#### EXERCISE
All lines from the line containing "Scope auf den gesamten Sales ausgeweitet, um" up to and including the last line of the listing below should be echoed exactly; no other lines belong in the response.

#### INFORMATION GIVEN
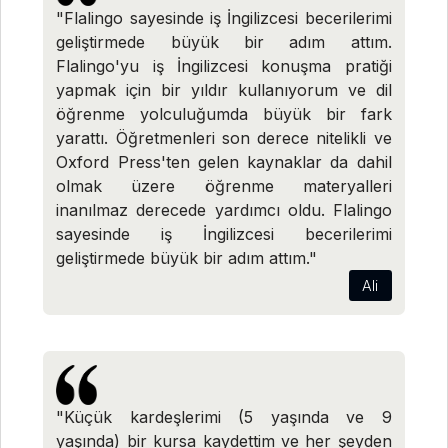
"Flalingo sayesinde iş İngilizcesi becerilerimi
geliştirmede büyük bir adım attım.
Flalingo'yu iş İngilizcesi konuşma pratiği
yapmak için bir yıldır kullanıyorum ve dil
öğrenme yolculuğumda büyük bir fark
yarattı. Öğretmenleri son derece nitelikli ve
Oxford Press'ten gelen kaynaklar da dahil
olmak üzere öğrenme materyalleri
inanılmaz derecede yardımcı oldu. Flalingo
sayesinde iş İngilizcesi becerilerimi
geliştirmede büyük bir adım attım."
Ali
"Küçük kardeşlerimi (5 yaşında ve 9
yaşında) bir kursa kaydettim ve her şeyden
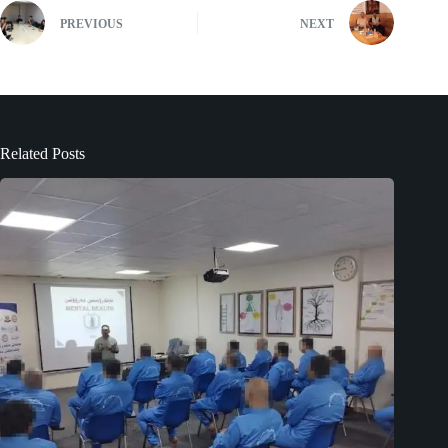
PREVIOUS
NEXT
Related Posts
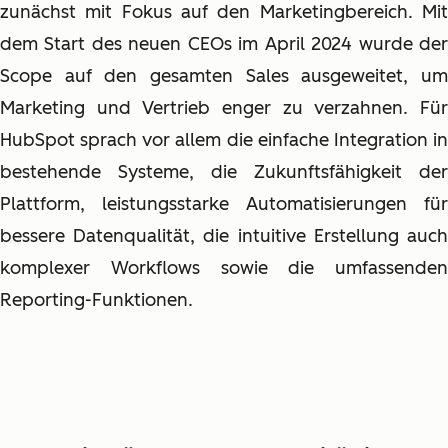
zunächst mit Fokus auf den Marketingbereich. Mit
dem Start des neuen CEOs im April 2024 wurde der
Scope auf den gesamten Sales ausgeweitet, um
Marketing und Vertrieb enger zu verzahnen. Für
HubSpot sprach vor allem die einfache Integration in
bestehende Systeme, die Zukunftsfähigkeit der
Plattform, leistungsstarke Automatisierungen für
bessere Datenqualität, die intuitive Erstellung auch
komplexer Workflows sowie die umfassenden
Reporting-Funktionen.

#### EXERCISE SOLUTION
Scope auf den gesamten Sales ausgeweitet, um
Marketing und Vertrieb enger zu verzahnen. Für
HubSpot sprach vor allem die einfache Integration in
bestehende Systeme, die Zukunftsfähigkeit der
Plattform, leistungsstarke Automatisierungen für
bessere Datenqualität, die intuitive Erstellung auch
komplexer Workflows sowie die umfassenden
Reporting-Funktionen.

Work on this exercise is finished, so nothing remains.